A new scientific milestone has been achieved as researchers have managed to create transparent squids by altering the genes of squid embryos and removing a key gene related to pigmentation. The feat was achieved with the help of the CRISPR-Cas 9 gene-editing tool.
Scientists have been fascinated by cephalopods, among which we can count squid, octopus, and cuttlefish, for a long time as they use their nervous systems for camouflage. The new discovery could also provide a wealth of information that may answer a series of questions related to the biology of these creatures.
Complex nervous system
Previous scientific research has shown that cephalopods feature the largest brains among invertebrates. One of the most interesting traits of the nervous system is the ability to hide.
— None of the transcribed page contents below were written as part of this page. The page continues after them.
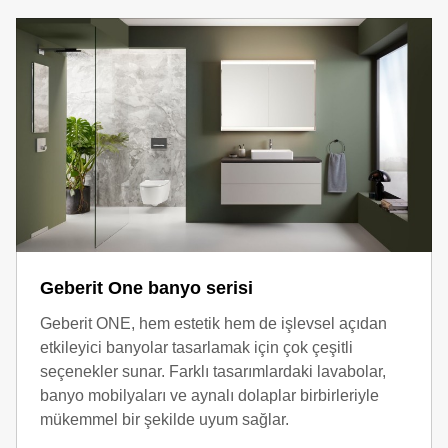
Geberit One banyo serisi
Geberit ONE, hem estetik hem de işlevsel açıdan
etkileyici banyolar tasarlamak için çok çeşitli
seçenekler sunar. Farklı tasarımlardaki lavabolar,
banyo mobilyaları ve aynalı dolaplar birbirleriyle
mükemmel bir şekilde uyum sağlar.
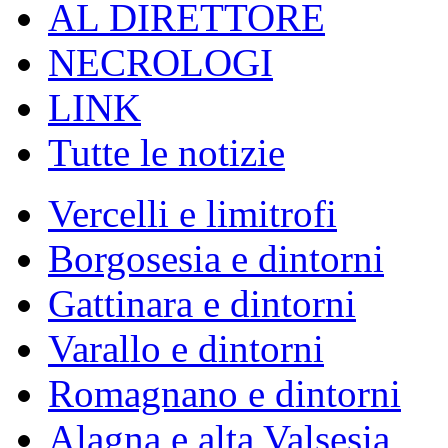
AL DIRETTORE
NECROLOGI
LINK
Tutte le notizie
Vercelli e limitrofi
Borgosesia e dintorni
Gattinara e dintorni
Varallo e dintorni
Romagnano e dintorni
Alagna e alta Valsesia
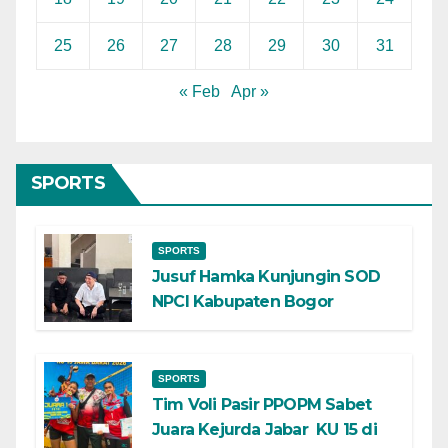
25
26
27
28
29
30
31
« Feb
Apr »
SPORTS
SPORTS
Jusuf Hamka Kunjungin SOD
NPCI Kabupaten Bogor
SPORTS
Tim Voli Pasir PPOPM Sabet
Juara Kejurda Jabar KU 15 di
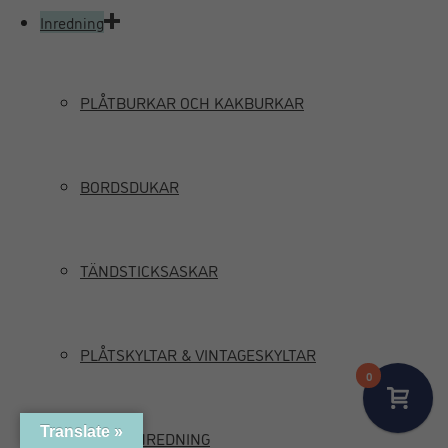
Inredning
PLÅTBURKAR OCH KAKBURKAR
BORDSDUKAR
TÄNDSTICKSASKAR
PLÅTSKYLTAR & VINTAGESKYLTAR
0
Translate »
MARIN INREDNING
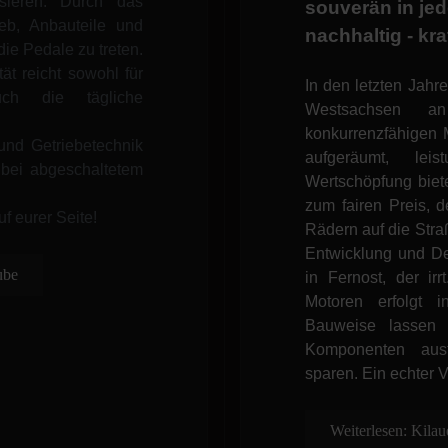
sieren. Durch das
souverän in jed
eb, Anbauteile und
nachhaltig - kra
ie Pedale zu treten.
t reicht sowohl für
In den letzten Jah
uch die tägliche
Westsachsen an
konkurrenzfähigen 
und Getriebetechnik
aufgeräumt, lei
t bei abgeschaltetem
Wertschöpfung biete
zum fairen Preis, 
f eurer Seite!
Rädern auf die Stra
Entwicklung und De
ube
in Fernost, der ir
Motoren erfolgt 
Bauweise lassen s
Komponenten aus
sparen. Ein echter V
Weiterlesen: Kila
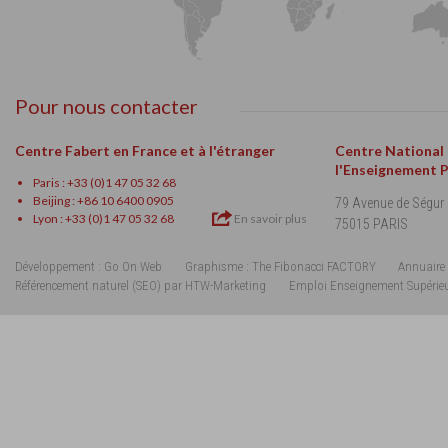
Pour nous contacter
Centre Fabert en France et à l'étranger
Centre National
l'Enseignement 
Paris : +33 (0)1 47 05 32 68
Beijing : +86 10 6400 0905
79 Avenue de Ségur
Lyon : +33 (0)1 47 05 32 68
En savoir plus
75015 PARIS
Développement : Go On Web
Graphisme : The Fibonacci FACTORY
Annuaire 
Référencement naturel (SEO) par HTW-Marketing
Emploi Enseignement Supérie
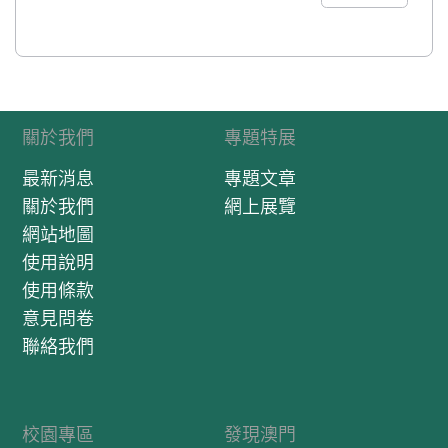
關於我們
專題特展
最新消息
專題文章
關於我們
網上展覽
網站地圖
使用說明
使用條款
意見問卷
聯絡我們
校園專區
發現澳門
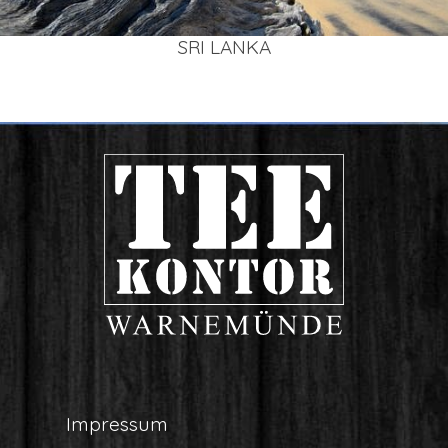
SRI LAN­KA
Impres­sum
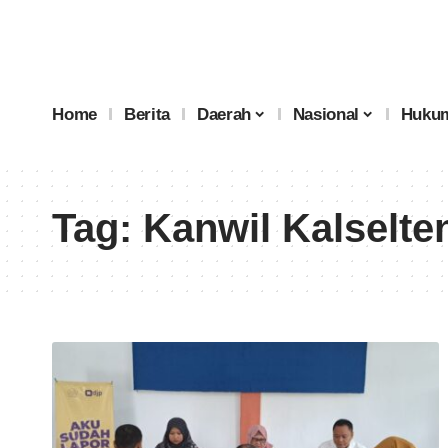
Home
Berita
Daerah
Nasional
Hukum
Tag:
Kanwil Kalselte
Cephalopods can also rewrite genetic code found in the messenger RNA and have other features of interest.
Scientists have tried to obtain in-depth information about the creatures in the past, but they weren’t able to peer into their brains. According to one of the researchers who contributed to the study, the new development offers the opportunity to see how their nervous system works in comparison to the human one.
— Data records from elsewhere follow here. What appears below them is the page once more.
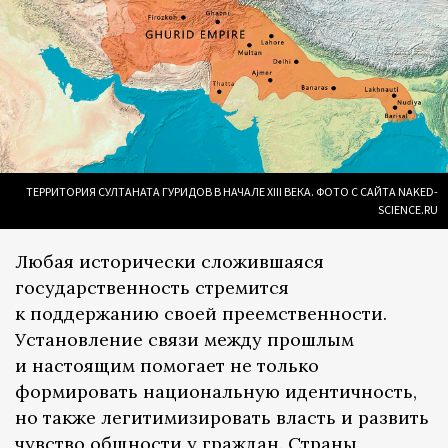
ТЕРРИТОРИЯ СУЛТАНАТА ГУРИДОВ В НАЧАЛЕ XIII ВЕКА. ФОТО С САЙТА NAKED-
SCIENCE.RU
Любая исторически сложившаяся
государственность стремится
к поддержанию своей преемственности.
Установление связи между прошлым
и настоящим помогает не только
формировать национальную идентичность,
но также легитимизировать власть и развить
чувство общности у граждан. Страны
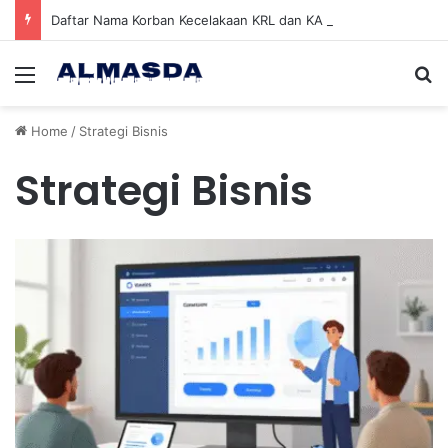
Daftar Nama Korban Kecelakaan KRL dan KA Argo Bromo di Bekasi Timur, 14 Meninggal dan 84 Terluka
Menu
Se
Home
/
Strategi Bisnis
Strategi Bisnis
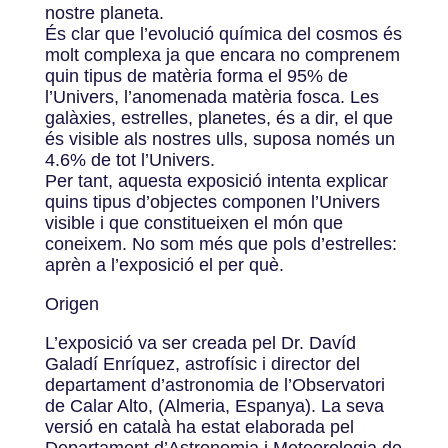
nostre planeta.
És clar que l’evolució química del cosmos és
molt complexa ja que encara no comprenem
quin tipus de matèria forma el 95% de
l’Univers, l’anomenada matèria fosca. Les
galàxies, estrelles, planetes, és a dir, el que
és visible als nostres ulls, suposa només un
4.6% de tot l’Univers.
Per tant, aquesta exposició intenta explicar
quins tipus d’objectes componen l’Univers
visible i que constitueixen el món que
coneixem. No som més que pols d’estrelles:
aprèn a l’exposició el per què.
Origen
L’exposició va ser creada pel Dr. Davíd
Galadí Enríquez, astrofísic i director del
departament d’astronomia de l’Observatori
de Calar Alto, (Almeria, Espanya). La seva
versió en català ha estat elaborada pel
Finding a solution through gene-editing
The team faced a series of challenges from the start, as the task of introducing the CRISPR-Cas 9 tool into squid embryos was complicated by a hard shell that protects them until they are ready for the hatching process. A custom-tool was designed in the form of a pair of micro-scissors, which was used to breach the shell.
Once the breach procedure was complete, the researchers could insert the tool removed from the target gene. The alien-looking squids are completely transparent, a feat that will ease further research, especially since squids are notoriously hard to find in the wild.
More information can be found in a paper that was published in a scientific journal.